## Exercise goal
When a line in the entries contains the word "them", copy that line in full.

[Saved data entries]
====

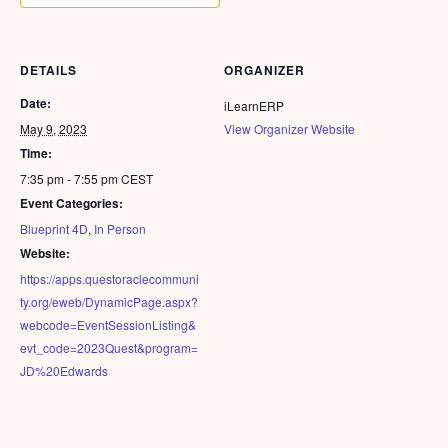
DETAILS
ORGANIZER
Date:
iLearnERP
May 9, 2023
View Organizer Website
Time:
7:35 pm - 7:55 pm
CEST
Event Categories:
Blueprint 4D
,
In Person
Website:
https://apps.questoraclecommuni
ty.org/eweb/DynamicPage.aspx?
webcode=EventSessionListing&
evt_code=2023Quest&program=
JD%20Edwards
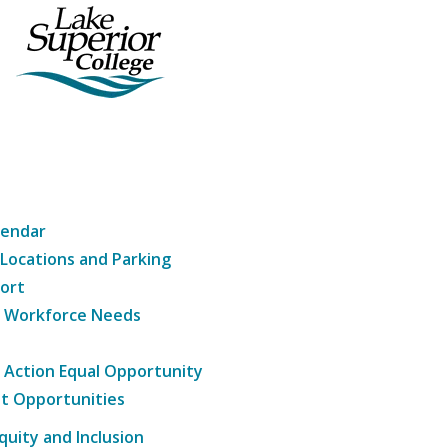
lendar
 Locations and Parking
ort
g Workforce Needs
e Action Equal Opportunity
t Opportunities
Equity and Inclusion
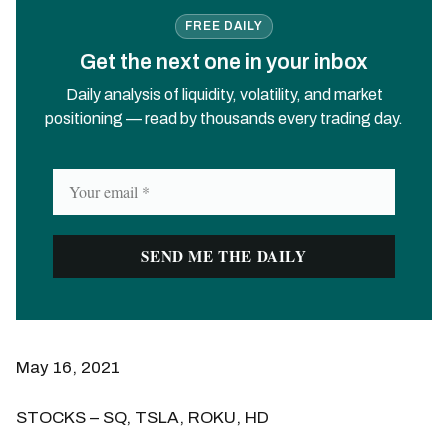
FREE DAILY
Get the next one in your inbox
Daily analysis of liquidity, volatility, and market
positioning — read by thousands every trading day.
May 16, 2021
STOCKS – SQ, TSLA, ROKU, HD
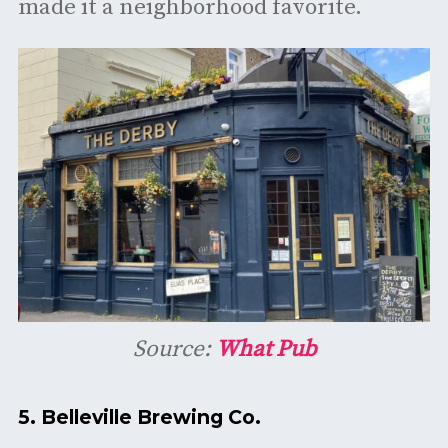
made it a neighborhood favorite. ​
Source:
What Pub
5.
Belleville Brewing Co.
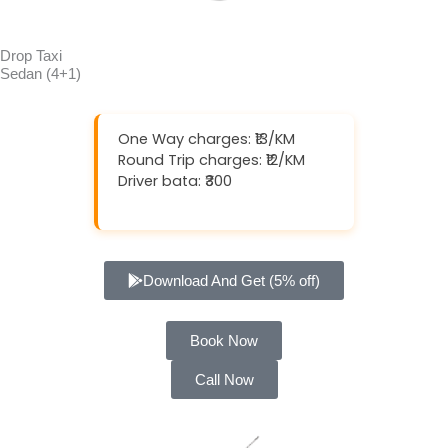
Drop Taxi
Sedan (4+1)
One Way charges: ₹13/KM
Round Trip charges: ₹12/KM
Driver bata: ₹300
Download And Get (5% off)
Book Now
Call Now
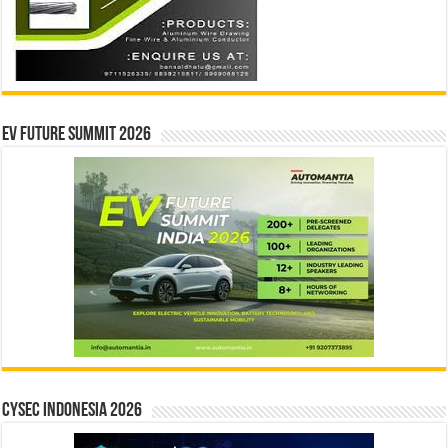
EV Future Summit 2026
CYSEC INDONESIA 2026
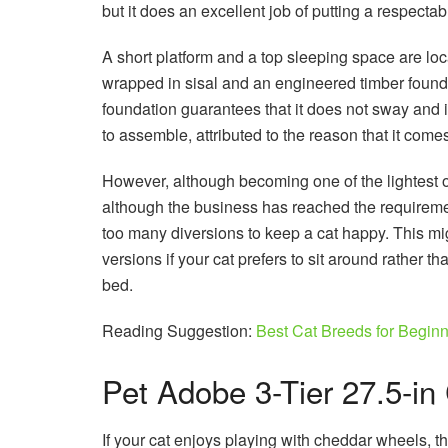
but it does an excellent job of putting a respectab
A short platform and a top sleeping space are loca
wrapped in sisal and an engineered timber founda
foundation guarantees that it does not sway and is
to assemble, attributed to the reason that it comes
However, although becoming one of the lightest on
although the business has reached the requirement
too many diversions to keep a cat happy. This mi
versions if your cat prefers to sit around rather 
bed.
Reading Suggestion:
Best Cat Breeds for Begin
Pet Adobe 3-Tier 27.5-in
If your cat enjoys playing with cheddar wheels, 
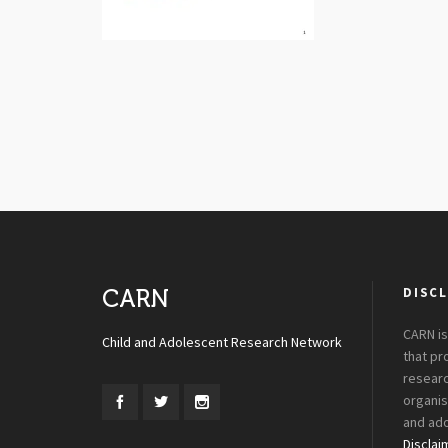
DISCL
CARN
CARN is
Child and Adolescent Research Network
that p
researc
organis
and ado
Disclai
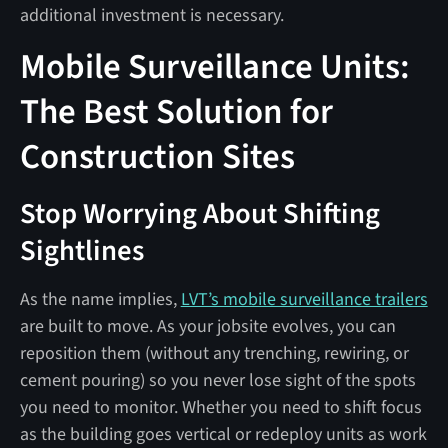
additional investment is necessary.
Mobile Surveillance Units:
The Best Solution for
Construction Sites
Stop Worrying About Shifting
Sightlines
As the name implies,
LVT’s mobile surveillance trailers
are built to move. As your jobsite evolves, you can
reposition them (without any trenching, rewiring, or
cement pouring) so you never lose sight of the spots
you need to monitor. Whether you need to shift focus
as the building goes vertical or redeploy units as work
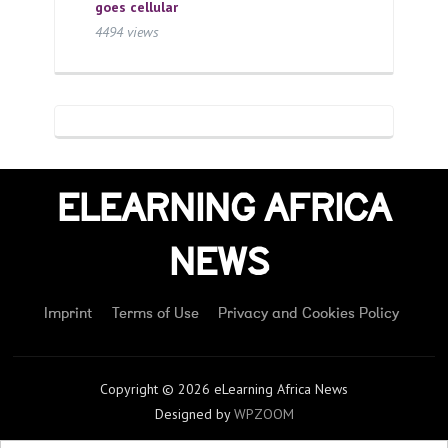
goes cellular
4494 views
ELEARNING AFRICA
NEWS
Imprint
Terms of Use
Privacy and Cookies Policy
Copyright © 2026 eLearning Africa News
Designed by
WPZOOM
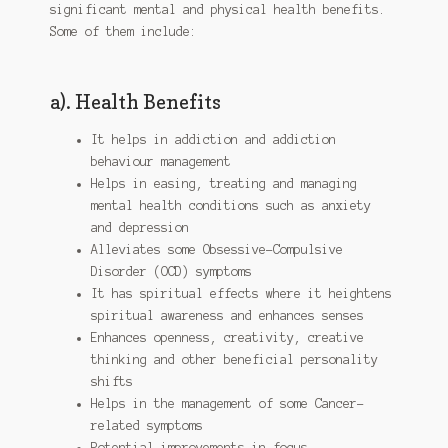
significant mental and physical health benefits.
Some of them include:
a). Health Benefits
It helps in addiction and addiction
behaviour management
Helps in easing, treating and managing
mental health conditions such as anxiety
and depression
Alleviates some Obsessive-Compulsive
Disorder (OCD) symptoms
It has spiritual effects where it heightens
spiritual awareness and enhances senses
Enhances openness, creativity, creative
thinking and other beneficial personality
shifts
Helps in the management of some Cancer-
related symptoms
Potential improvements in focus,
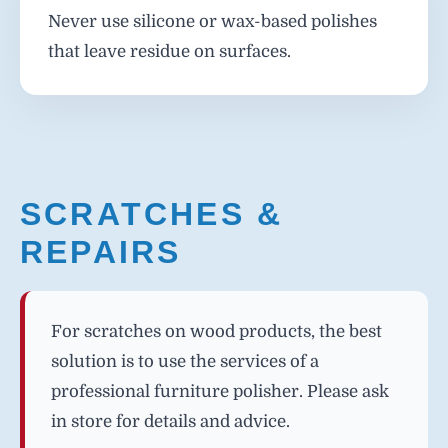
Never use silicone or wax-based polishes
that leave residue on surfaces.
SCRATCHES &
REPAIRS
For scratches on wood products, the best
solution is to use the services of a
professional furniture polisher. Please ask
in store for details and advice.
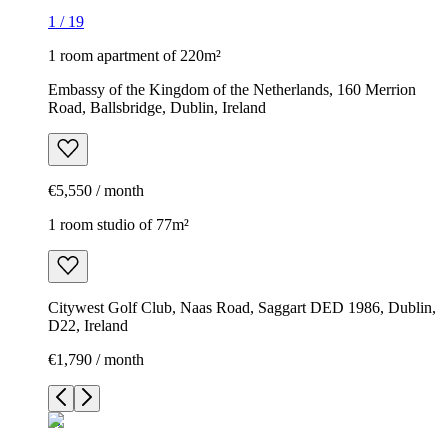
1
/
19
1 room apartment of 220m²
Embassy of the Kingdom of the Netherlands, 160 Merrion
Road, Ballsbridge, Dublin, Ireland
€5,550 / month
1 room studio of 77m²
Citywest Golf Club, Naas Road, Saggart DED 1986, Dublin,
D22, Ireland
€1,790 / month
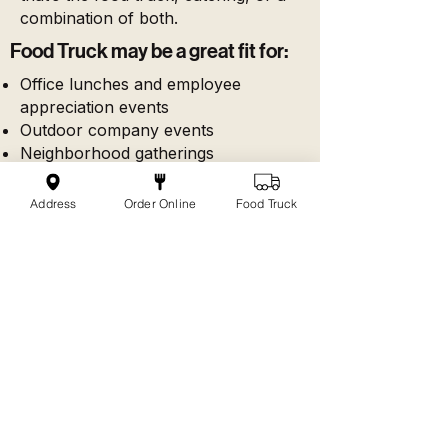
combination of both.
Food Truck may be a great fit for:
Office lunches and employee
appreciation events
Outdoor company events
Neighborhood gatherings
School and community events
Private parties with space for truck
Address
Order Online
Food Truck
access
Events where guests enjoy ordering
from the truck
Catering may be a great fit for:
Meetings and trainings
Indoor office lunches
Tighter service windows
Individually packaged meals
Buffet-style group meals
Events where the truck is already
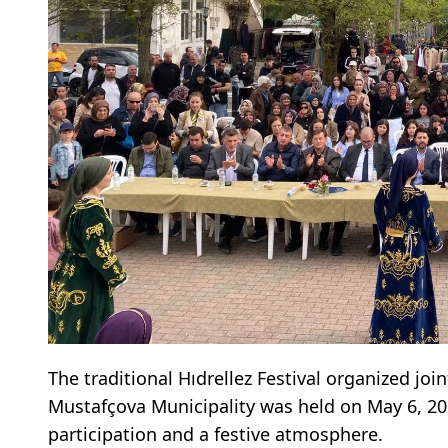
The traditional Hıdrellez Festival organized joi
Mustafçova Municipality was held on May 6, 2026
participation and a festive atmosphere.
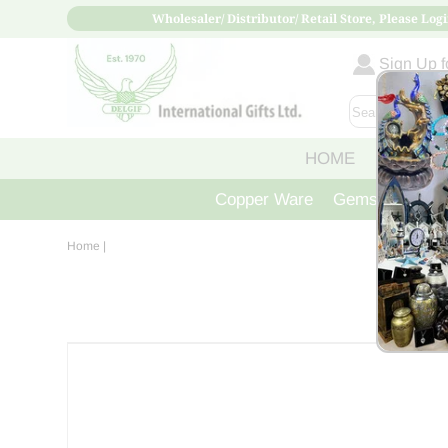
Wholesaler/ Distributor/ Retail Store, Please Logi
Sign Up fo
HOME
ABOUT
Copper Ware
Gemstone Crys
Home
|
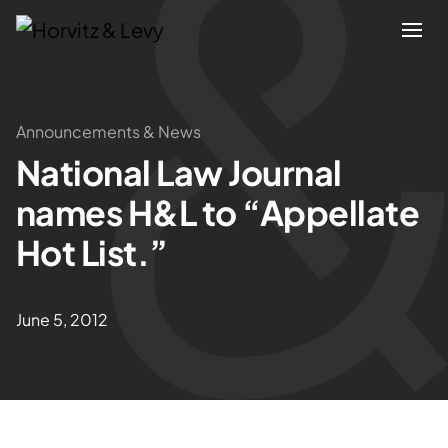
Attorneys
Announcements & News
National Law Journal
Practices
names H&L to “Appellate
Results
Hot List.”
About
June 5, 2012
Blogs
News & Insights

====

## Problem solution
reposition them (without any trenching, rewiring, or
Some of them include:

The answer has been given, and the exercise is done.